Las primeras campañas informativas dirigidas a la población en general por parte de los poderes públicos y relacionadas con la sostenibilidad de los estilos de vida fueron, en la década de 1960, las campañas contra incendios forestales (que han continuado hasta hoy) y las dedicadas a evitar la proliferación de residuos callejeros. Los anuncios mostraban al incansable conejo guardabosques Fidel correteando por el bosque, apagando toda clase de focos de incendio causados por la desidia humana. Los mensajes son claros: “No tire colillas sin apagar”, “No tire cerillas encendidas”, y el lema una frase que se hizo muy popular: “Cuando un monte se quema, algo suyo se quema”, con variantes irónicas dichas bajo cuerda (era el año 1962, quedaban 15 de dictadura franquista) como “… algo suyo se quema, señor marqués”. Estas campañas cívicas (como “Mantenga limpia España”) intentaban introducir comportamientos básicos “civilizados” en un país considerado como muy próximo al salvajismo.

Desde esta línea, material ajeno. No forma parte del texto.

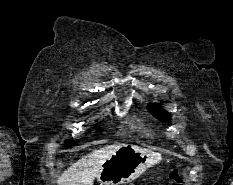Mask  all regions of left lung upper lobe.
<instances>
[{
    "mask_svg": "<svg viewBox=\"0 0 233 185\" xmlns=\"http://www.w3.org/2000/svg\"><path fill=\"white\" fill-rule=\"evenodd\" d=\"M149 111L158 118L161 121H167L169 119V116L167 115L166 111L161 108L159 105H149L147 107Z\"/></svg>",
    "mask_w": 233,
    "mask_h": 185,
    "instance_id": "left-lung-upper-lobe-1",
    "label": "left lung upper lobe"
}]
</instances>
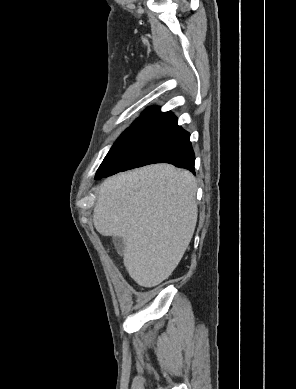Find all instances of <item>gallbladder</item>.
<instances>
[{
    "instance_id": "bac80fb5",
    "label": "gallbladder",
    "mask_w": 296,
    "mask_h": 389,
    "mask_svg": "<svg viewBox=\"0 0 296 389\" xmlns=\"http://www.w3.org/2000/svg\"><path fill=\"white\" fill-rule=\"evenodd\" d=\"M112 242L114 244L115 249L117 250L119 255H123L125 251V243L122 237L115 236L112 238Z\"/></svg>"
}]
</instances>
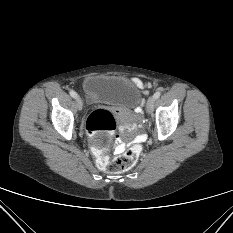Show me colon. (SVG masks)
I'll return each instance as SVG.
<instances>
[{
  "label": "colon",
  "mask_w": 233,
  "mask_h": 233,
  "mask_svg": "<svg viewBox=\"0 0 233 233\" xmlns=\"http://www.w3.org/2000/svg\"><path fill=\"white\" fill-rule=\"evenodd\" d=\"M115 129L116 120L113 114L105 109L94 110L86 122V130L91 139L100 133L110 138ZM91 145L97 165L101 169L113 174L122 173L132 168L136 164L141 152V147L135 145L122 155L110 160L102 149L95 147L93 142H91Z\"/></svg>",
  "instance_id": "obj_1"
}]
</instances>
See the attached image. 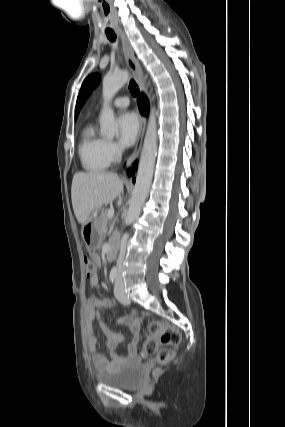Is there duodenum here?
<instances>
[{"instance_id":"duodenum-1","label":"duodenum","mask_w":285,"mask_h":427,"mask_svg":"<svg viewBox=\"0 0 285 427\" xmlns=\"http://www.w3.org/2000/svg\"><path fill=\"white\" fill-rule=\"evenodd\" d=\"M117 246H118V235L116 233H114L111 236V239L108 243V247H107V257L108 259H113L115 257L116 251H117Z\"/></svg>"}]
</instances>
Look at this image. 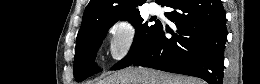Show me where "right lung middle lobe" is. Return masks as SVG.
<instances>
[{
	"label": "right lung middle lobe",
	"instance_id": "obj_1",
	"mask_svg": "<svg viewBox=\"0 0 260 84\" xmlns=\"http://www.w3.org/2000/svg\"><path fill=\"white\" fill-rule=\"evenodd\" d=\"M121 19L129 20L135 27L136 33L128 55L113 68L114 70L128 67L142 56L151 46L160 25L158 22L151 26L148 25V22L143 21L139 11L126 15ZM117 21L104 20L95 22L77 39L73 69L77 81H82L99 71L94 62L97 50L106 32Z\"/></svg>",
	"mask_w": 260,
	"mask_h": 84
}]
</instances>
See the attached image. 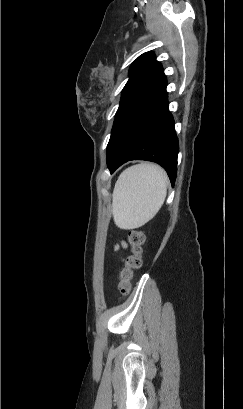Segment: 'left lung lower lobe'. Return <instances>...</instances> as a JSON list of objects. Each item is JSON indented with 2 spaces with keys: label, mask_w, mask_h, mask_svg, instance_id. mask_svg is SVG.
<instances>
[{
  "label": "left lung lower lobe",
  "mask_w": 243,
  "mask_h": 409,
  "mask_svg": "<svg viewBox=\"0 0 243 409\" xmlns=\"http://www.w3.org/2000/svg\"><path fill=\"white\" fill-rule=\"evenodd\" d=\"M167 80L161 68L128 106L115 127L118 152L108 165L111 174L129 160L161 165L174 186L178 139L168 110Z\"/></svg>",
  "instance_id": "left-lung-lower-lobe-1"
}]
</instances>
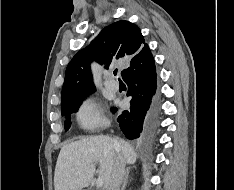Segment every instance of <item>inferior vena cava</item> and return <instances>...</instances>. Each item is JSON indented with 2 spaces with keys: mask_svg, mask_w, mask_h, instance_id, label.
Returning a JSON list of instances; mask_svg holds the SVG:
<instances>
[{
  "mask_svg": "<svg viewBox=\"0 0 234 190\" xmlns=\"http://www.w3.org/2000/svg\"><path fill=\"white\" fill-rule=\"evenodd\" d=\"M116 145V144H115ZM125 173V163L121 153H117L115 163L106 190H120Z\"/></svg>",
  "mask_w": 234,
  "mask_h": 190,
  "instance_id": "1",
  "label": "inferior vena cava"
}]
</instances>
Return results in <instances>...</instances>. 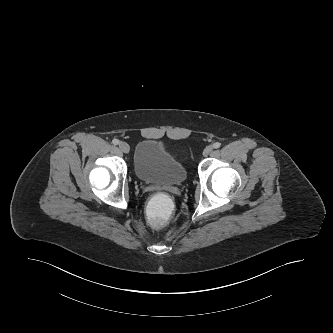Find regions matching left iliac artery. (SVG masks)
Returning <instances> with one entry per match:
<instances>
[{
	"label": "left iliac artery",
	"mask_w": 333,
	"mask_h": 333,
	"mask_svg": "<svg viewBox=\"0 0 333 333\" xmlns=\"http://www.w3.org/2000/svg\"><path fill=\"white\" fill-rule=\"evenodd\" d=\"M220 146H221V144L219 142H215L213 144V148H215V149H218Z\"/></svg>",
	"instance_id": "44dca946"
}]
</instances>
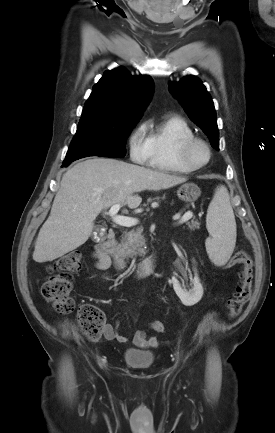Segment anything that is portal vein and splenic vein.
<instances>
[{"label": "portal vein and splenic vein", "mask_w": 275, "mask_h": 433, "mask_svg": "<svg viewBox=\"0 0 275 433\" xmlns=\"http://www.w3.org/2000/svg\"><path fill=\"white\" fill-rule=\"evenodd\" d=\"M120 208H121V204H115V205L111 206V208L108 212L109 216L112 218V220L115 224L120 225V226H125V227H131V226L138 224V219H136V218L118 215L117 213H118ZM192 216H193V214L191 212L185 213L181 217V219L179 220V224H183V223L187 222L189 219L192 218Z\"/></svg>", "instance_id": "obj_1"}]
</instances>
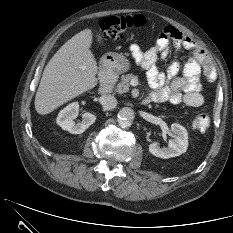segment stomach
Masks as SVG:
<instances>
[{
	"label": "stomach",
	"instance_id": "0dacf381",
	"mask_svg": "<svg viewBox=\"0 0 233 233\" xmlns=\"http://www.w3.org/2000/svg\"><path fill=\"white\" fill-rule=\"evenodd\" d=\"M112 57V68L118 72H124L127 71L129 69V63L127 61V59H125L121 54H111Z\"/></svg>",
	"mask_w": 233,
	"mask_h": 233
}]
</instances>
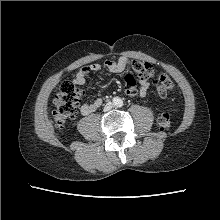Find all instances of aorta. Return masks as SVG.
Instances as JSON below:
<instances>
[{
    "mask_svg": "<svg viewBox=\"0 0 220 220\" xmlns=\"http://www.w3.org/2000/svg\"><path fill=\"white\" fill-rule=\"evenodd\" d=\"M122 100L120 98H115L114 99V105L117 107H120L122 105Z\"/></svg>",
    "mask_w": 220,
    "mask_h": 220,
    "instance_id": "obj_1",
    "label": "aorta"
}]
</instances>
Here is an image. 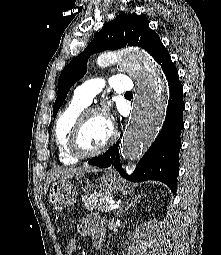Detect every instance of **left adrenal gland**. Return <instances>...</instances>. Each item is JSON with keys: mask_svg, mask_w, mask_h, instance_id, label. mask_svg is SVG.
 Here are the masks:
<instances>
[{"mask_svg": "<svg viewBox=\"0 0 221 255\" xmlns=\"http://www.w3.org/2000/svg\"><path fill=\"white\" fill-rule=\"evenodd\" d=\"M139 197H140V195L135 196L134 200H132L130 203H129V201L127 200V201L125 202V205H124V204H121V206L117 209L116 216L118 217V216H120V214H121L122 212H126L131 206H133V204H134L135 202H137V200L139 199Z\"/></svg>", "mask_w": 221, "mask_h": 255, "instance_id": "left-adrenal-gland-1", "label": "left adrenal gland"}]
</instances>
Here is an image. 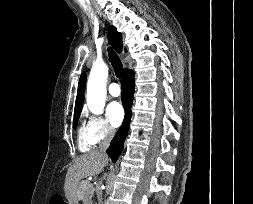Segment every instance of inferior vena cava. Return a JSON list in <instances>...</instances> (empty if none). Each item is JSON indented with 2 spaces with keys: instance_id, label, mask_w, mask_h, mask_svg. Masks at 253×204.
I'll return each instance as SVG.
<instances>
[{
  "instance_id": "602c4592",
  "label": "inferior vena cava",
  "mask_w": 253,
  "mask_h": 204,
  "mask_svg": "<svg viewBox=\"0 0 253 204\" xmlns=\"http://www.w3.org/2000/svg\"><path fill=\"white\" fill-rule=\"evenodd\" d=\"M114 136V131L111 128H108L106 130L105 138L102 140V142L99 145V151L103 154H106V150L110 145V142ZM102 196L99 195L98 200L101 202Z\"/></svg>"
}]
</instances>
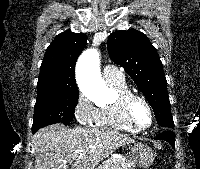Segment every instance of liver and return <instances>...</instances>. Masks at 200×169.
I'll use <instances>...</instances> for the list:
<instances>
[{
  "label": "liver",
  "instance_id": "6515ba94",
  "mask_svg": "<svg viewBox=\"0 0 200 169\" xmlns=\"http://www.w3.org/2000/svg\"><path fill=\"white\" fill-rule=\"evenodd\" d=\"M134 139L112 129L50 125L33 136L35 169H95L117 148Z\"/></svg>",
  "mask_w": 200,
  "mask_h": 169
}]
</instances>
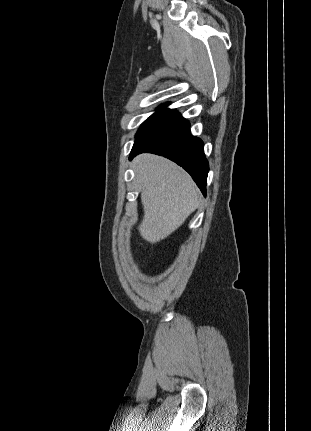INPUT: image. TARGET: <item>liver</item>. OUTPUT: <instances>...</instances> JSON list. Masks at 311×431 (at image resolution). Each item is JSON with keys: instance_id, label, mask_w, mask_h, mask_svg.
I'll list each match as a JSON object with an SVG mask.
<instances>
[{"instance_id": "liver-1", "label": "liver", "mask_w": 311, "mask_h": 431, "mask_svg": "<svg viewBox=\"0 0 311 431\" xmlns=\"http://www.w3.org/2000/svg\"><path fill=\"white\" fill-rule=\"evenodd\" d=\"M141 188L140 235L156 243L170 235L199 208L198 188L189 174L160 156L141 154L132 166Z\"/></svg>"}]
</instances>
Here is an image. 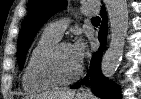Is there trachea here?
Wrapping results in <instances>:
<instances>
[{"label": "trachea", "mask_w": 141, "mask_h": 99, "mask_svg": "<svg viewBox=\"0 0 141 99\" xmlns=\"http://www.w3.org/2000/svg\"><path fill=\"white\" fill-rule=\"evenodd\" d=\"M91 21H92L93 23H99V22L101 21V19H100L98 16H96V17H93V18L91 19Z\"/></svg>", "instance_id": "3493384b"}]
</instances>
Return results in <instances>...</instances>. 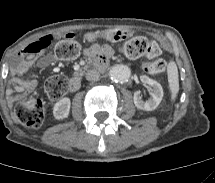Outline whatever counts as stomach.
I'll return each instance as SVG.
<instances>
[{"label": "stomach", "instance_id": "stomach-1", "mask_svg": "<svg viewBox=\"0 0 215 183\" xmlns=\"http://www.w3.org/2000/svg\"><path fill=\"white\" fill-rule=\"evenodd\" d=\"M133 33L124 29H110L101 33H97L93 38L103 37L112 43H118L132 37Z\"/></svg>", "mask_w": 215, "mask_h": 183}]
</instances>
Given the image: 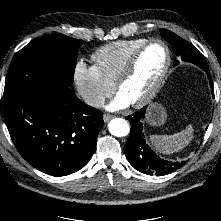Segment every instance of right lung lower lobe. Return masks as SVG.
<instances>
[{"label": "right lung lower lobe", "mask_w": 221, "mask_h": 221, "mask_svg": "<svg viewBox=\"0 0 221 221\" xmlns=\"http://www.w3.org/2000/svg\"><path fill=\"white\" fill-rule=\"evenodd\" d=\"M3 109L21 156L38 170L57 177L88 163L103 126L101 111L55 82H47L35 92L4 93Z\"/></svg>", "instance_id": "right-lung-lower-lobe-1"}]
</instances>
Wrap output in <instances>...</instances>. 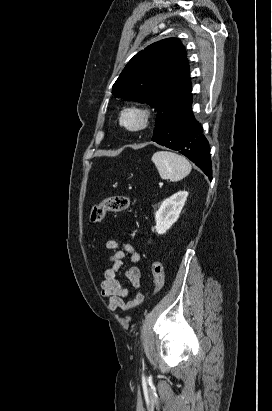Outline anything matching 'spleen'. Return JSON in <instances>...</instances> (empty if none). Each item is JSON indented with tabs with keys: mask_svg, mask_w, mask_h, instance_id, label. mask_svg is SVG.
I'll return each mask as SVG.
<instances>
[{
	"mask_svg": "<svg viewBox=\"0 0 272 411\" xmlns=\"http://www.w3.org/2000/svg\"><path fill=\"white\" fill-rule=\"evenodd\" d=\"M162 179H169L177 182L185 178L192 169L190 162L184 157L174 152L157 151L152 156Z\"/></svg>",
	"mask_w": 272,
	"mask_h": 411,
	"instance_id": "spleen-1",
	"label": "spleen"
}]
</instances>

En 1973, el pánico por la subida de los precios del petróleo provocó el lanzamiento de la primera campaña masiva de ahorro de energía. Con lemas como “Ahorre calefacción. El invierno será largo” o “Aunque usted pueda pagarla [la energía] España no puede”, la campaña inauguró una larga serie dedicada a modular el consumo de energía en función de los precios del petróleo. Se repitió por ejemplo en 1991, a raíz de la guerra del Golfo. Más adelante, ya en el siglo XXI, las campañas de ahorro y eficiencia energética se intercalaron con las dedicadas a popularizar las etiquetas energéticas (desde 1992) y con las que pretendían concienciar sobre la necesidad de reducir el consumo de combustibles fósiles. Actualmente la eficiencia energética es ya uno de los puntales de la llamada lucha contra el cambio climático.
Si el ahorro de energía depende mucho de la coyuntura internacional a largo plazo de los precios de la energía y de la gran política “climática”, las campañas de ahorro de agua son estrictamente reactivas, con pocas excepciones, a las situaciones de sequía y restricciones. En determinadas regiones con más problemas, como el sudeste, sí se ha mantenido una cierta continuidad en concienciar a la población del agua como recurso escaso y valioso.
La creación de los SIG (Sistemas Integrados de Gestión de Residuos) propició las correspondientes campañas sucesivas para excitar a la población a usar los contenedores callejeros de vidrio (desde 1987) y posteriormente los contenedores de papel y de envases ligeros. Estas campañas ya tienen un carácter permanente, especialmente las de Ecoembes y Ecovidrio y periódicamente se publican los resultados en términos, por ejemplo, de cuánto vidrio “reciclan” los ciudadanos de una comunidad autónoma en comparación con la vecina. En general, se trata de propaganda poco dramática, otra vuelta de tuerca al comportamiento civilizado de no tirar colillas encendidas al suelo. En este caso se trata de colocar cada tipo de residuo en su contenedor correspondiente, identificados con una clave de colores.
El transporte urbano también recibe atención periódica, por parte de las respectivas empresas y consorcios. El mensaje central consiste en animar al público a usar el transporte público. No obstante, la eficacia de estas campañas se ve neutralizada por la activa publicidad de automóviles “diseñados para dominar la ciudad”, a las que se dedican ingentes recursos. Recientemente, los ayuntamientos pueden hacer campañas en las que el argumento directo es la necesidad de combatir la contaminación del aire, para explicar a la población la aparición de zonas de tráfico restringido o la aplicación de protocolos anticontaminación.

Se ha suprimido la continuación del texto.